The createEnvs returns an error:

snakePipes createEnvs
Traceback (most recent call last):
  File "/scratch/tgeorgom/mamba/snakePipes_devel/bin/snakePipes", line 441, in <module>
    main(sys.argv[1:])
  File "/scratch/tgeorgom/mamba/snakePipes_devel/bin/snakePipes", line 435, in main
    createCondaEnvs(args)
  File "/scratch/tgeorgom/mamba/snakePipes_devel/bin/snakePipes", line 322, in createCondaEnvs
    md5hash.update(condaDirUse.encode())
                   ^^^^^^^^^^^^^^^^^^
AttributeError: 'NoneType' object has no attribute 'encode'
katsikora commented 11 months ago

Hi,

indeed the behaviour of snakePipes config and snakePipes createEnvs has changed such that snakePipes config now accepts the argument --condaEnvDir, in which snakePipes createEnvs is going to create the environments. Also snakemakeOptions --use-conda --conda-prefix are removed from the config and hard-coded in the snakemake command.

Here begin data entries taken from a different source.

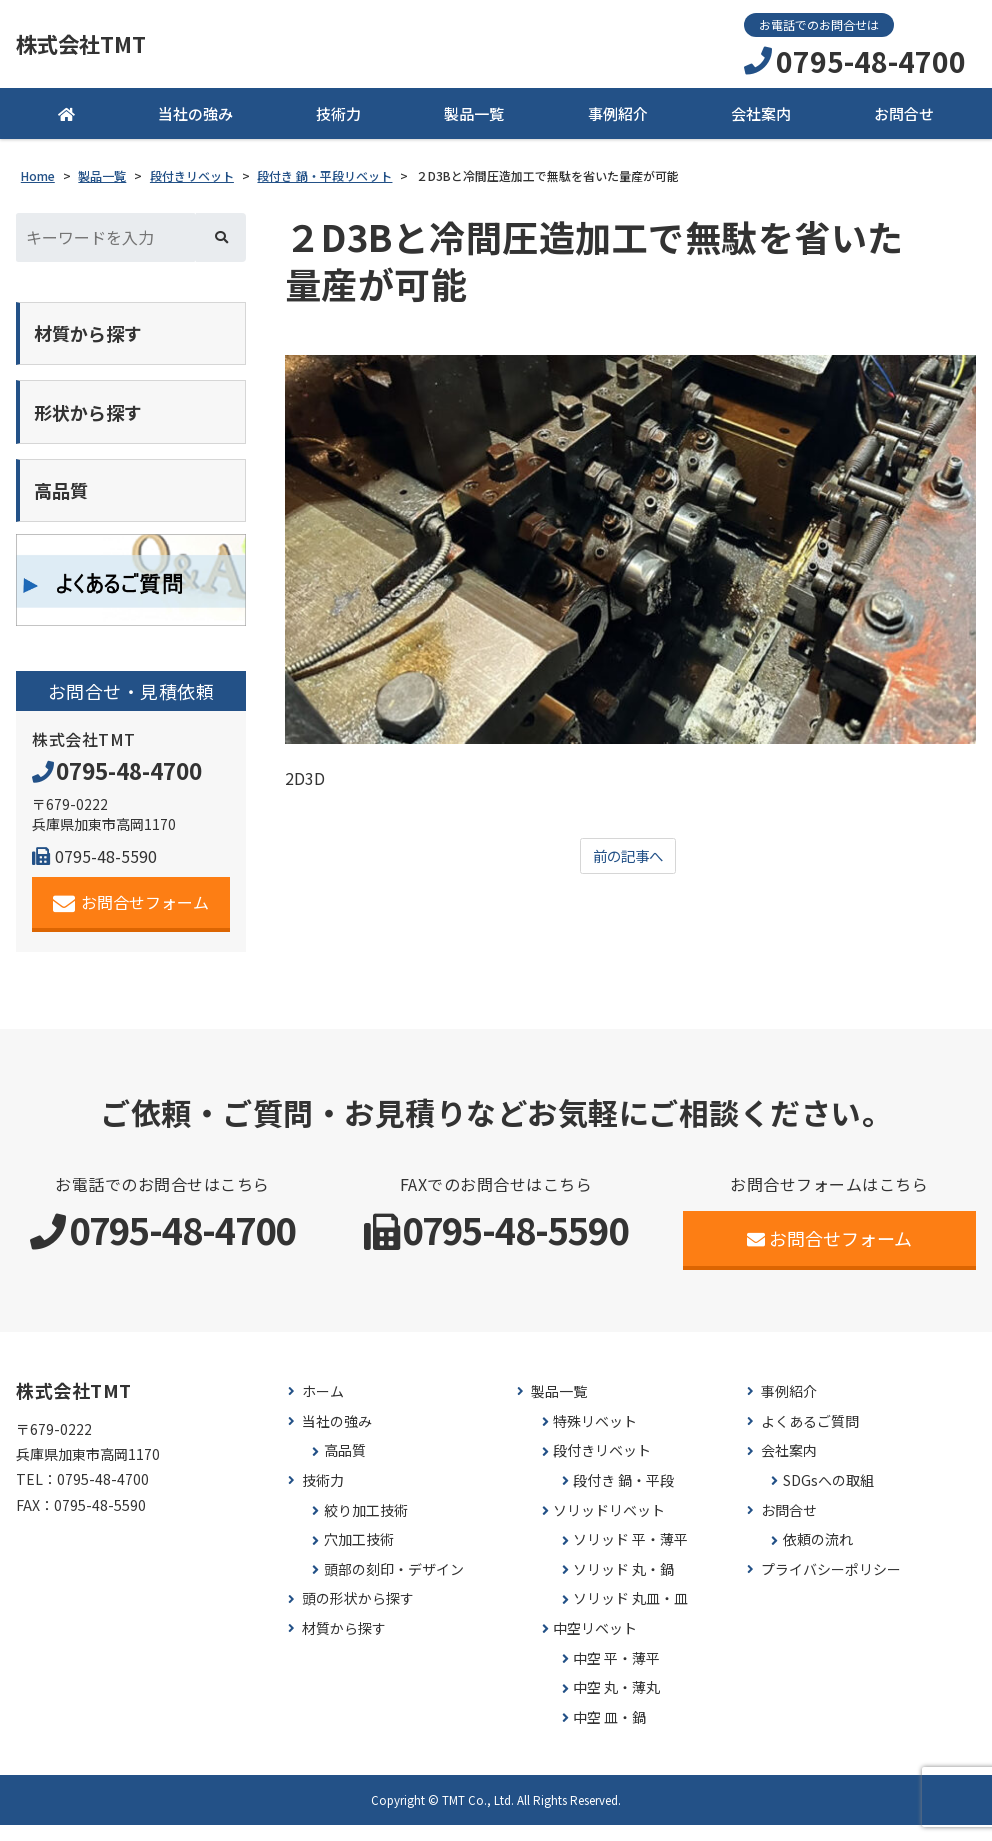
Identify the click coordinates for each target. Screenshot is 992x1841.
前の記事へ (628, 863)
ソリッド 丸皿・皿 (630, 1614)
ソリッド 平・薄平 (630, 1554)
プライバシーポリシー (831, 1584)
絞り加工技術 (366, 1525)
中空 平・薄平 (616, 1673)
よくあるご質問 (810, 1436)
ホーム (323, 1406)
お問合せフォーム (131, 917)
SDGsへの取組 (828, 1495)
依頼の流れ (818, 1554)
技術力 (338, 119)
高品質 (345, 1466)
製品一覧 (474, 119)
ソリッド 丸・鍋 (623, 1584)
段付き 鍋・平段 (623, 1495)
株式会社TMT (96, 47)
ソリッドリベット (609, 1525)
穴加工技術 (359, 1554)
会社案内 (761, 119)
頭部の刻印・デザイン (394, 1584)
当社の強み (195, 119)
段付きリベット (602, 1466)
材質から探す (344, 1643)
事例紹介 (618, 119)
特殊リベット (595, 1436)
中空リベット (595, 1643)
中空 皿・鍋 (609, 1732)
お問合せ (904, 119)
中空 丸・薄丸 (616, 1702)
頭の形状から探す (358, 1614)
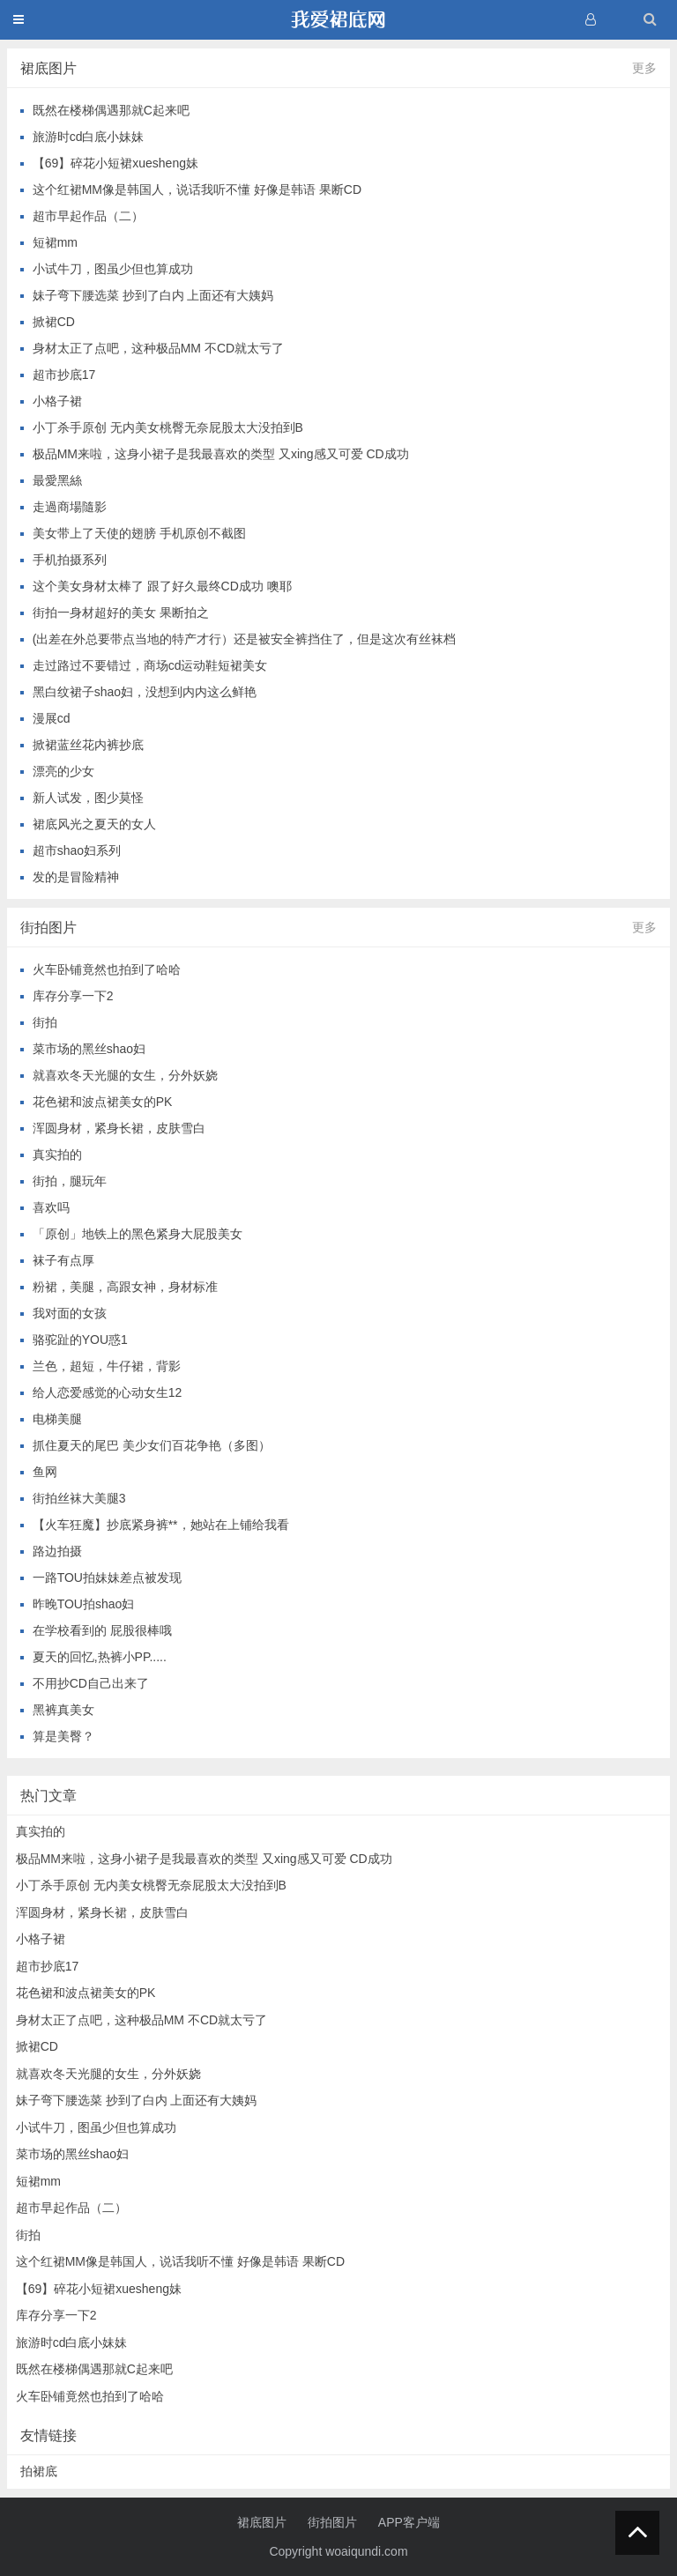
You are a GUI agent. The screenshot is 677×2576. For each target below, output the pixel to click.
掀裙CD (54, 322)
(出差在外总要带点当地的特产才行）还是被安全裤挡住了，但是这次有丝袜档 (245, 639)
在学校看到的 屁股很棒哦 (102, 1630)
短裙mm (55, 242)
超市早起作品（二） (88, 216)
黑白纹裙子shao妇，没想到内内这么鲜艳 (145, 692)
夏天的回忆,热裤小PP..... (100, 1657)
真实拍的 (57, 1154)
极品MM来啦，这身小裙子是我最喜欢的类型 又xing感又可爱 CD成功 (221, 454)
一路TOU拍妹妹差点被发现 (107, 1577)
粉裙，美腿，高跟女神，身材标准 (125, 1287)
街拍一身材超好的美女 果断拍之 (121, 612)
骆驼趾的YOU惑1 (80, 1340)
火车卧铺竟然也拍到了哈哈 (107, 969)
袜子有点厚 (63, 1260)
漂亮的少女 (63, 771)
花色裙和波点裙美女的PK (103, 1102)
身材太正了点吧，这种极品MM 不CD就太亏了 (158, 348)
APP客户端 (409, 2522)
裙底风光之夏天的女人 (94, 824)
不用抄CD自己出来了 (91, 1683)
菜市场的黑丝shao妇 (89, 1049)
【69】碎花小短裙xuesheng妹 (115, 163)
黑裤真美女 (63, 1710)
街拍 (45, 1022)
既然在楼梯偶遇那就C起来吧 (111, 110)
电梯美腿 (57, 1419)
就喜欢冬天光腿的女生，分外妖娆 (125, 1075)
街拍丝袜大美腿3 (79, 1498)
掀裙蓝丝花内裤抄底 (88, 745)
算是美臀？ (63, 1736)
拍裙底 (38, 2471)
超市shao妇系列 (77, 850)
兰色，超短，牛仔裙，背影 (107, 1366)
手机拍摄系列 (70, 560)
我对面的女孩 (70, 1313)
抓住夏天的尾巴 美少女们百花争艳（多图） (152, 1445)
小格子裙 (57, 401)
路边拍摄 (57, 1551)
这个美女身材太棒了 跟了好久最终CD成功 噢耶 (162, 586)
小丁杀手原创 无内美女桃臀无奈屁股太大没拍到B (168, 427)
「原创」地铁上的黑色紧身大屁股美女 (137, 1234)
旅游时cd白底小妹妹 (89, 137)
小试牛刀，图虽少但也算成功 (113, 269)
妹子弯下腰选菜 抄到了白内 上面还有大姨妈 (153, 295)
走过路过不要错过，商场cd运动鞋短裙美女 (150, 665)
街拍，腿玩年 (70, 1181)
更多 (644, 68)
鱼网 (45, 1472)
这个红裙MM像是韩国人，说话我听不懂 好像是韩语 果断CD (197, 189)
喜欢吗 (51, 1207)
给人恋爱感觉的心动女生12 (107, 1392)
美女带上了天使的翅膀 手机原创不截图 (139, 533)
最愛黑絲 (57, 480)
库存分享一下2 (73, 996)
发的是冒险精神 (76, 877)
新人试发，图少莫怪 (88, 798)
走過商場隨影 (70, 507)
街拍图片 (332, 2522)
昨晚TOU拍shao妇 (84, 1604)
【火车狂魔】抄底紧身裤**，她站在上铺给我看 (161, 1525)
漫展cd (52, 718)
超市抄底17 (64, 374)
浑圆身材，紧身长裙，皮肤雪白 (119, 1128)
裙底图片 (261, 2522)
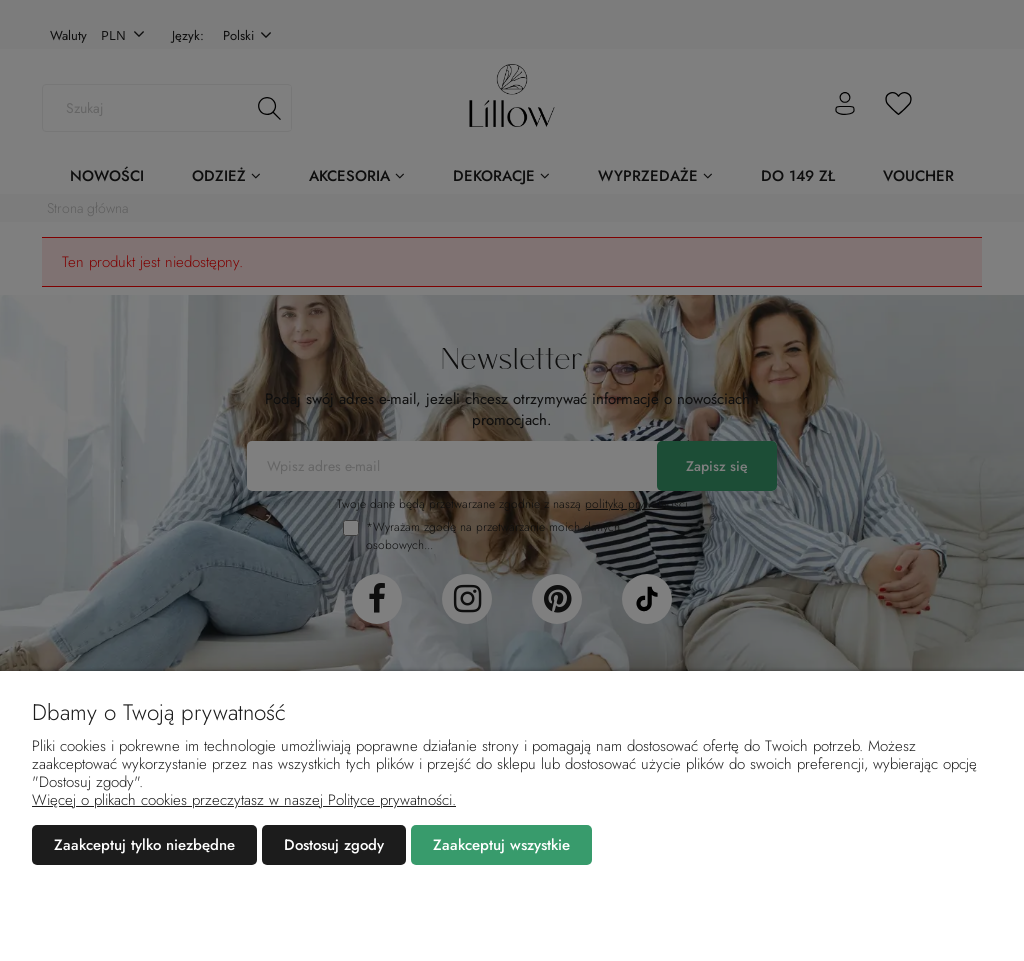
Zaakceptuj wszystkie (501, 845)
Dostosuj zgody (334, 845)
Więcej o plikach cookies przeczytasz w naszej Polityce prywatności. (244, 800)
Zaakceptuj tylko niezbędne (144, 845)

Briefly, running snakePipes config --condaEnvDir /scratch/tgeorgom/mamba/snakePipes/envs and then snakePipes createEnvs should be sufficient to be able to run the workflows.

Best wishes,

Katarzyna

NixBio commented 11 months ago

Thank you for your message. I am out of office. I will answer your email once I am back in my office.

In urgent cases, please, contact genomics-core(at)rcii.de

Kind Regards, Nicholas Strieder

-- Dr. rer. nat. Nicholas Strieder ~~

Leibniz-Institut für Immuntherapie - LIT NGS Core - Bininformatics Universitätsklinikum Regensburg Franz-Josef-Strauß-Allee 11 93053 Regensburg Germany

Phone: ++49 (0)941 944 18188 E-mail: @.***

Katarzyna Sikora @.***> 2.11.23 13:07 >>>

Hi,

indeed the behaviour of snakePipes config and snakePipes createEnvs has changed such that snakePipes config now accepts the argument --condaEnvDir, in which it is going to create the environments. snakePipes createEnvs would use this path then. Also snakemakeOptions --use-conda --conda-prefix are removed from the config and hard-coded in the snakemake command.

Briefly, running snakePipes config --condaEnvDir /scratch/tgeorgom/mamba/snakePipes/envs and then snakePipes createEnvs should be sufficient to be able to run the workflows.

Best wishes,

Katarzyna

-- Reply to this email directly or view it on GitHub: https://github.com/maxplanck-ie/snakepipes/issues/945#issuecomment-1790608441 You are receiving this because you are subscribed to this thread.

Message ID: @.***>

sunta3iouxos commented 11 months ago

The initiation worked but when I started the analysis I got the following error:


---- This analysis has been done using snakePipes version 2.7.3 ----
Sample sheet found and header is ok!
Building DAG of jobs...
InputFunctionException in line 164 of /scratch/tgeorgom/mamba/snakePipes_devel/lib/python3.11/site-packages/snakePipes/shared/rules/ChIP_peak_calling_spikein.snakefile:
Error:
  TypeError: can only concatenate str (not "bool") to str
Wildcards:
  group=DMSO_POLII
Traceback:
  File "/scratch/tgeorgom/mamba/snakePipes_devel/lib/python3.11/site-packages/snakePipes/shared/rules/ChIP_peak_calling_spikein.snakefile", line 167, in <lambda>
  File "/scratch/tgeorgom/mamba/snakePipes_devel/lib/python3.11/site-packages/snakePipes/shared/rules/ChIP_peak_calling_spikein.snakefile", line 167, in <listcomp>

 Spikein genome detected - at least one spikeIn chromosome found with extention _spikein .

The command I used is:

ChIP-seq -d /scratch/tgeorgom/AP04/ --useSpikeInForNorm --getSizeFactorsFrom genome --peakCaller Genrich --peakCallerOptions "-y -a 1 -e chrM,chrY -q 0.01" --sampleSheet /scratch/tgeorgom/AP04/PolII.tsv --windowSize 500 --plotFormat "pdf"  mm10_gencodeM19_spikesTEST /scratch/tgeorgom/AP04/PolII_ChIPtype_all.yalm
katsikora commented 11 months ago

Hmm, this looks like the error you originally reported.

katsikora commented 11 months ago
cp -r /scratch/tgeorgom/mamba/snakePipes/lib/python3.11/site-packages/snakePipes/shared/*  /scratch/tgeorgom/mamba/snakePipes_devel/lib/python3.11/site-packages/snakePipes/shared/

I think this might have overwritten the changes I made to the Genrich rule in the develop branch.

katsikora commented 7 months ago

The fix is now part of snakePipes 2.8.0, 2.8.1.